Evaluation of the program’s first four years has guided this next generation of the program to include an enhanced focus on partnerships across institutions, health equity, and further diversifying the LHS research workforce. Based on input from LHS 1.0 program directors, AHRQ has expanded content on health and healthcare inequities and justice to the training curriculum that guides the LHS scholars’ learning.
Health Systems Implementation Initiative
The Health Systems Implementation Initiative, or HSII, also seeks to leverage health systems as drivers of change in patient care. HSII brings a novel approach to our dissemination and implementation work by providing funding to participating health systems to promote the uptake of PCORI-funded evidence in these care delivery settings. HSII will also include a learning network to allow participating institutions to learn from each other.
All three of these initiatives build on PCORI’s strengths—in engagement, dissemination and implementation, innovation, iterative learning, and building partnerships—and our ultimate goal of improving healthcare delivery and health outcomes through funding of comparative clinical effectiveness research.
HSII has generated tremendous interest within the PCORI community and beyond. We received responses from across the country to our request for proposals and are pleased to see a great deal of diversity among responding health systems, ranging in size from a few hospitals to dozens, and from thousands to millions of unique patients served. Many applicant organizations care for underserved patients and communities or have robust programs to serve these populations. Proposed project leads include health system senior leaders, demonstrating strong buy-in at the highest levels, a key component for an initiative designed to leverage the ability of health systems to successfully effect change.
Science of Engagement
This initiative is an unprecedented effort to build on what we have learned over the past decade from funding research that engages patients and stakeholders throughout the research process. We recognize that engagement is a complex process, and that significant evidence gaps remain in understanding how engagement in research is most effectively conducted.

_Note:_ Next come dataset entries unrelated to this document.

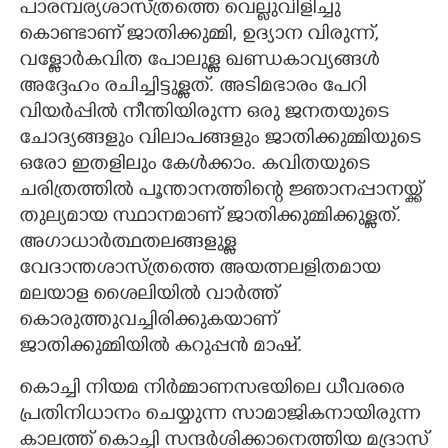
പാരമ്പര്യശാസ്ത്രത്തെ വെല്ലുവിളിച്ചു
കൊണ്ടാണ് ജാതിക്കുമ്മി, ഉദ്യാന വിരുന്ന്,
വള്ളോർകവിത പോലുള്ള ഖണ്ഡകാവ്യങ്ങൾ
അദ്ദേഹം രചിച്ചിട്ടുള്ളത്. അടിമഭാരം പേറി
വിയർപ്പിൽ നീന്തിയിരുന്ന ഒരു ജനതയുടെ
ചോദ്യങ്ങളും വിലാപങ്ങളും ജാതിക്കുമ്മിയുടെ
ഒരോ ഇതളിലും കേൾക്കാം. കവിതയുടെ
ചരിത്രത്തിൽ പൂന്താനത്തിന്റെ ജ്ഞാനപ്പാനയ്ക്ക്
തുല്യമായ സ്ഥാനമാണ് ജാതിക്കുമ്മിക്കുള്ളത്.
അഗാധാർത്ഥതലങ്ങളുള്ള
വേദാന്തശാസ്ത്രത്തെ അയത്നലളിതമായ
മലയാള ശൈലിയിൽ വാർത്ത്
കൊരുത്തുവച്ചിരിക്കുകയാണ്
ജാതിക്കുമ്മിയിൽ കറുപ്പൻ മാഷ്.
കൊച്ചി നിയമ നിർമ്മാണസഭയിലെ ധീവരരെ
പ്രതിനിധാനം ചെയ്യുന്ന സാമാജികനായിരുന്ന
കാലത്ത് കൊച്ചി സന്ദർശിക്കാനെത്തിയ മദ്രാസ്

Through this novel initiative, we seek to bring a new level of rigor to closing these gaps by developing and validating measures to capture important elements of engagement—including structure/context, process, and outcomes—as well as generate evidence on what works most effectively in engaging stakeholders, especially from underserved and underrepresented populations. The funding announcement for this program will open on July 12, 2022.

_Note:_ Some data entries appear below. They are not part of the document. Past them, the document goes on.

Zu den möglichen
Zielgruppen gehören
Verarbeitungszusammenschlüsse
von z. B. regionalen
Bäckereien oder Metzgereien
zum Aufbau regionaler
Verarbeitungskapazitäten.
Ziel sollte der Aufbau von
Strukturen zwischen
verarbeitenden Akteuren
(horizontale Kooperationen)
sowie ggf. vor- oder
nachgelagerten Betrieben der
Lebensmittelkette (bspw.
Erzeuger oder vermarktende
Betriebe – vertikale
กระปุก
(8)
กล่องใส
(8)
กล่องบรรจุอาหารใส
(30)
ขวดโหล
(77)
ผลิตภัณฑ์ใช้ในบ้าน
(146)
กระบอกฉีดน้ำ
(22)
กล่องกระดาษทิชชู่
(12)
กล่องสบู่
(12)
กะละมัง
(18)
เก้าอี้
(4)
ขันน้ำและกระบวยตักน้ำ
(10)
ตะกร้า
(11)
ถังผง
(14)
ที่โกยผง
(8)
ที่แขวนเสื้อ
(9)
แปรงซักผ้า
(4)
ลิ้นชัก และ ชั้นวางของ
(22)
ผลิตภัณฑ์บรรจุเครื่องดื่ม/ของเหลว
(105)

All three of these initiatives build on PCORI’s strengths—in engagement, dissemination and implementation, innovation, iterative learning, and building partnerships—as we drive steadily toward achieving our National Priorities for Health and our ultimate goal of improving healthcare delivery and health outcomes through funding of comparative clinical effectiveness research (CER). Our ongoing strategic planning process—involving detailed input from across PCORI’s stakeholder community—has made clear the pressing need for bold innovation and continuous learning to advance the integration of CER and clinical care in the service of patients, and has highlighted the unique role PCORI has to play in this effort.